なりゆきのダンジョン攻略
レイさんとイチゴちゃんのドタバタな一幕を尻目に、戦利品の分配は終了した。
幸い、勇者イチゴちゃんが発する聖属性エネルギーに焼かれたルビーちゃん(子犬スケルトン、ゼロ才)は、時間を置いたら再召喚できるらしい。
レイさん自体がイチゴちゃんに触ると燃えちゃうんだから、子犬スケルトンがどうなるか想像がつくだろうに。イチゴちゃんが好き過ぎて、時々レイさんはバカになるようだ。
鷹爪くんが子猫スケルトンを心配して、イチゴちゃんに警戒の目を飛ばしている姿が妙に笑えてくる。鷹爪くんよ、もう1人の勇者のJが背後からキミの子猫を狙っているのに気付いているか?Jの瞳がキラキラしてるぞ。
ボス・スケルトンが持っていた錫丈は、火魔法の攻撃力を大幅にアップさせる効果があったらしく、魔法攻撃の得意なアマガエルさんの物になった。

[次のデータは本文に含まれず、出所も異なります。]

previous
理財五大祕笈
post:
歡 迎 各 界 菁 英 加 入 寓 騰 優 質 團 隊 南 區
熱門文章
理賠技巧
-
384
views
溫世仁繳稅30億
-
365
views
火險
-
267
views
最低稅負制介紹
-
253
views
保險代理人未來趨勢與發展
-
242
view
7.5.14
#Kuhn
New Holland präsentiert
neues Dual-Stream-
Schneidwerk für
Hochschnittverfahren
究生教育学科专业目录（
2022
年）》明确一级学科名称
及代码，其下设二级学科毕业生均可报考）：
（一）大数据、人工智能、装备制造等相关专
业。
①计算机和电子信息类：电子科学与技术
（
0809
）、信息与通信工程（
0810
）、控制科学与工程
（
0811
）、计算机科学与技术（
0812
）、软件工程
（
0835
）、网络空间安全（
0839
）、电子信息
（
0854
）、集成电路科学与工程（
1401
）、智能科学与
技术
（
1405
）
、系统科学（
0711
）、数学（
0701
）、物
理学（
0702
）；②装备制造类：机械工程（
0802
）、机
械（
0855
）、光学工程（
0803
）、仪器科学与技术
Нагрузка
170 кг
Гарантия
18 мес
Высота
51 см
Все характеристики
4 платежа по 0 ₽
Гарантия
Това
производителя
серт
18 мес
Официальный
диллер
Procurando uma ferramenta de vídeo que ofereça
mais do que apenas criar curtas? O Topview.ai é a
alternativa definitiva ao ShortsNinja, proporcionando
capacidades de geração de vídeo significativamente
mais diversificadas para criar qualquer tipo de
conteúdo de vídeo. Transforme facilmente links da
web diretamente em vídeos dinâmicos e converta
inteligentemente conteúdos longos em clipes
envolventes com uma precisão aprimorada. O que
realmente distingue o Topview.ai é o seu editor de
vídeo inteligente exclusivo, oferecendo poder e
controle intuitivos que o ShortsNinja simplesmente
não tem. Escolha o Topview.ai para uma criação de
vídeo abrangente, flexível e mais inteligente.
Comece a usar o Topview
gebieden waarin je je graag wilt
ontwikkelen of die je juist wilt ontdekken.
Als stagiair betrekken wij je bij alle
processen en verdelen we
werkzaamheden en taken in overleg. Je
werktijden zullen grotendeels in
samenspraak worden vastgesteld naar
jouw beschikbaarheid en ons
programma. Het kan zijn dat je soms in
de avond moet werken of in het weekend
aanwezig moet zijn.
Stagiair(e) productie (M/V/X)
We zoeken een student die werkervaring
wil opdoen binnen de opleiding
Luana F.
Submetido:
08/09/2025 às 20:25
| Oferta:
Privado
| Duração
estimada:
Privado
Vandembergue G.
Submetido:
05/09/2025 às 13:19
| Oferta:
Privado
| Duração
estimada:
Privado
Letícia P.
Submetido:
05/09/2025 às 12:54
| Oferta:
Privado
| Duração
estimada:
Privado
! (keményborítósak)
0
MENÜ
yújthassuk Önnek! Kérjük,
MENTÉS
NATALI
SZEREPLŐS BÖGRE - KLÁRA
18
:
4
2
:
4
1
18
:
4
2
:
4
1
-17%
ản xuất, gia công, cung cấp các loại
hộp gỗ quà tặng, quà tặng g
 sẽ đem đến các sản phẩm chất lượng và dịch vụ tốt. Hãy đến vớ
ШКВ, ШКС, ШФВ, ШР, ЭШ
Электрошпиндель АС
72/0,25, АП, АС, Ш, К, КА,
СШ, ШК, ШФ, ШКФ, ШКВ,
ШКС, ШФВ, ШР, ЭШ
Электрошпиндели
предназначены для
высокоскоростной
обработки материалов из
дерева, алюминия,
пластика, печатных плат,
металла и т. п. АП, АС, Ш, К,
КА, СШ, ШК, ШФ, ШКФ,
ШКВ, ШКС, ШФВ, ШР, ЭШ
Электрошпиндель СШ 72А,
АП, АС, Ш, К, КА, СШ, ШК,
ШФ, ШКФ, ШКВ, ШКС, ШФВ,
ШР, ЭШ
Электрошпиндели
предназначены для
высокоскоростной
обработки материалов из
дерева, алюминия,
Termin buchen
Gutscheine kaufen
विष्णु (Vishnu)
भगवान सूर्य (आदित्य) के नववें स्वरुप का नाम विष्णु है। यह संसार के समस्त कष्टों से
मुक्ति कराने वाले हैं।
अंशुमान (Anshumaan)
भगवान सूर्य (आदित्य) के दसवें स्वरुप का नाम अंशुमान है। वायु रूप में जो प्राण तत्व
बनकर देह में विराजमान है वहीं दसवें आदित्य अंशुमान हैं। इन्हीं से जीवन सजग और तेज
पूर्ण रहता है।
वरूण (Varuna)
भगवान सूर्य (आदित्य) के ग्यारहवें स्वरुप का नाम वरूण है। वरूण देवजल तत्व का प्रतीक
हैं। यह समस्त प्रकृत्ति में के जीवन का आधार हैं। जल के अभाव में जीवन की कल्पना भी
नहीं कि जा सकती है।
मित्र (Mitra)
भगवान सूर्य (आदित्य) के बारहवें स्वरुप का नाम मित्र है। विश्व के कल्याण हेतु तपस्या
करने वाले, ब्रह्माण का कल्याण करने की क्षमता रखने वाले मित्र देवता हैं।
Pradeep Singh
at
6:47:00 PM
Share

ヒヨコ丸さんにも防御力のとんでもないフルプレートメイルが手渡され、さっそく黄色に塗る算段を立てている。どうしても、ヒヨコ・カラーははずせないみたいだ。
その他、武器や防具、アクセサリーが分配される。
なお、今回はアイテムが行き渡らなかった者にも、タブーやJたちが手に入れた物が配られるらしい。
レア程度のアイテムや金貨と宝石は、全て売り払われ、船を造るための資金に回される。ますますスモーカーの責任が大きくなっていくなぁ。ただの海賊好きだったのに、ご愁傷様なことだ。

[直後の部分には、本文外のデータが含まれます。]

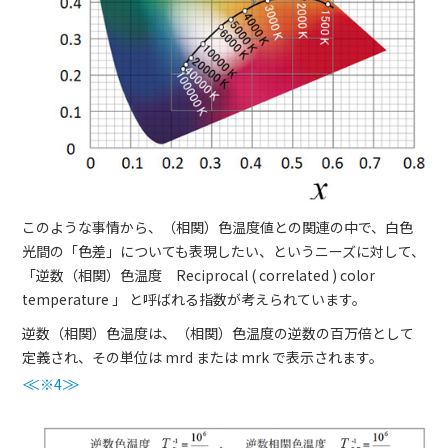
このような事情から、（相関）色温度値との関連の中で、白色
光間の「色差」についても表現したい、というニーズに対して、
「逆数（相関）色温度 Reciprocal ( correlated ) color
temperature 」 と呼ばれる指数が考えられています。
逆数（相関）色温度は、（相関）色温度の逆数の百万倍として
定義され、その単位は mrd または mrk で表示されます。
≪
※4
≫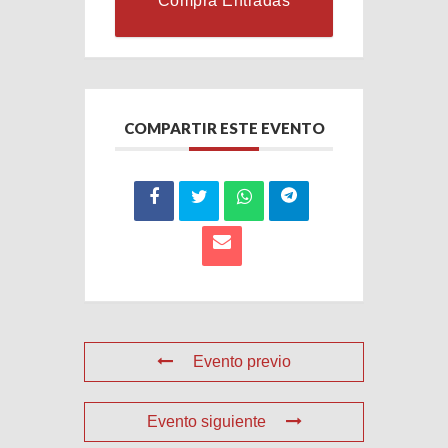
Compra Entradas
COMPARTIR ESTE EVENTO
Evento previo
Evento siguiente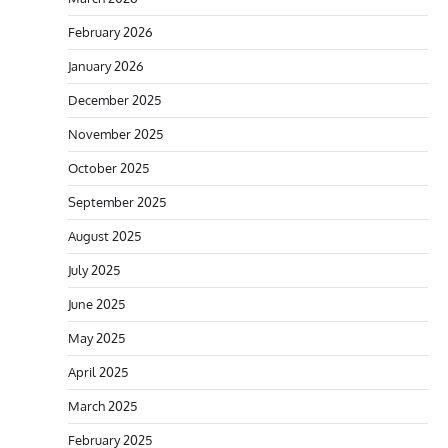
February 2026
January 2026
December 2025
November 2025
October 2025
September 2025
August 2025
July 2025
June 2025
May 2025
April 2025
March 2025
February 2025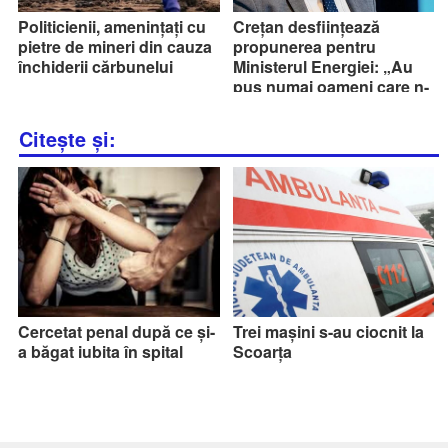
Politicienii, amenințați cu
Crețan desființează
pietre de mineri din cauza
propunerea pentru
închiderii cărbunelui
Ministerul Energiei: „Au
pus numai oameni care n-
au habar.”
Citește și:
Cercetat penal după ce și-
Trei mașini s-au ciocnit la
a băgat iubita în spital
Scoarța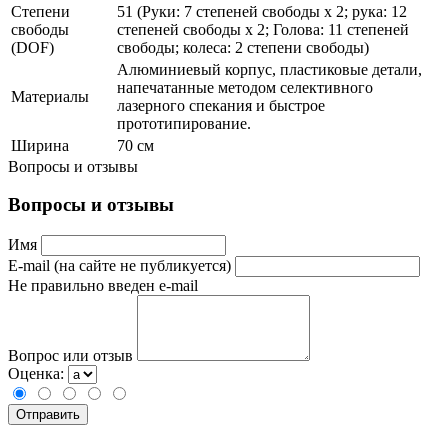
Степени
51 (Руки: 7 степеней свободы x 2; рука: 12
свободы
степеней свободы x 2; Голова: 11 степеней
(DOF)
свободы; колеса: 2 степени свободы)
Алюминиевый корпус, пластиковые детали,
напечатанные методом селективного
Материалы
лазерного спекания и быстрое
прототипирование.
Ширина
70 см
Вопросы и отзывы
Вопросы и отзывы
Имя
E-mail (на сайте не публикуется)
Не правильно введен e-mail
Вопрос или отзыв
Оценка: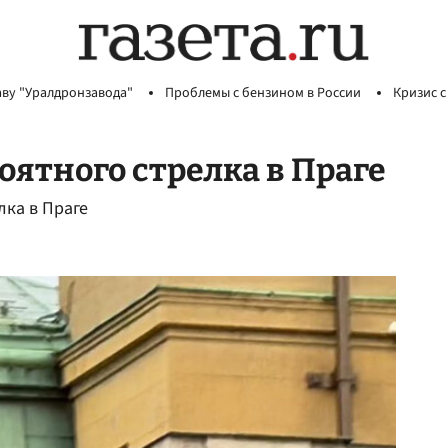
аву "Уралдронзавода"
Проблемы с бензином в России
Кризис с
оятного стрелка в Праге
ка в Праге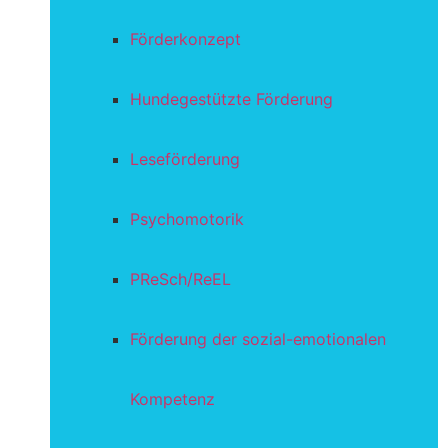
Förderkonzept
Hundegestützte Förderung
Leseförderung
Psychomotorik
PReSch/ReEL
Förderung der sozial-emotionalen
Kompetenz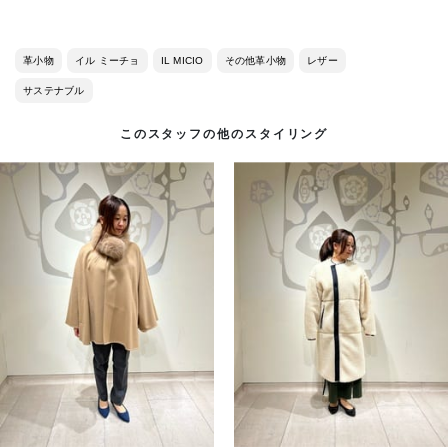
革小物
イル ミーチョ
IL MICIO
その他革小物
レザー
サステナブル
このスタッフの他のスタイリング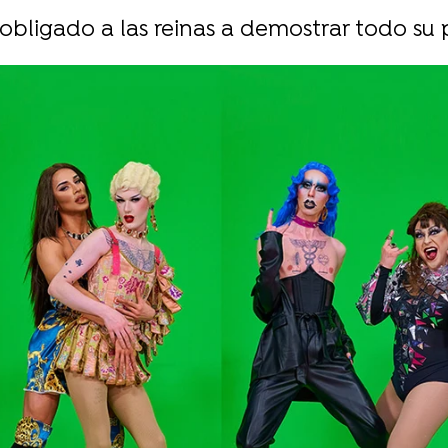
obligado a las reinas a demostrar todo su 
Whatsapp
Facebook
Twitter
Flipboa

「なお、入手できたアイテムの解析から、幽霊船に乗っていたというスケルトンは、また新たな種族ではないかという可能性が出てきました」
アイテムの分配が終わってから、マリーさんが新しい報告を始めた。
「我々、昆虫人、それに三つ目人か。しかし、どういう根拠で三つ目人たちが、ただのモンスターでないと判断した?」
タブーが、マリーさんに問う。
「それは、三つ目人からのドロップアイテムが、全て私たちの知らない文字で表示されていたからです」
「あ!」
オレと霧隠さんが顔を見合わせる。そう言えば、ドロップアイテムの多くが文字化けしていた。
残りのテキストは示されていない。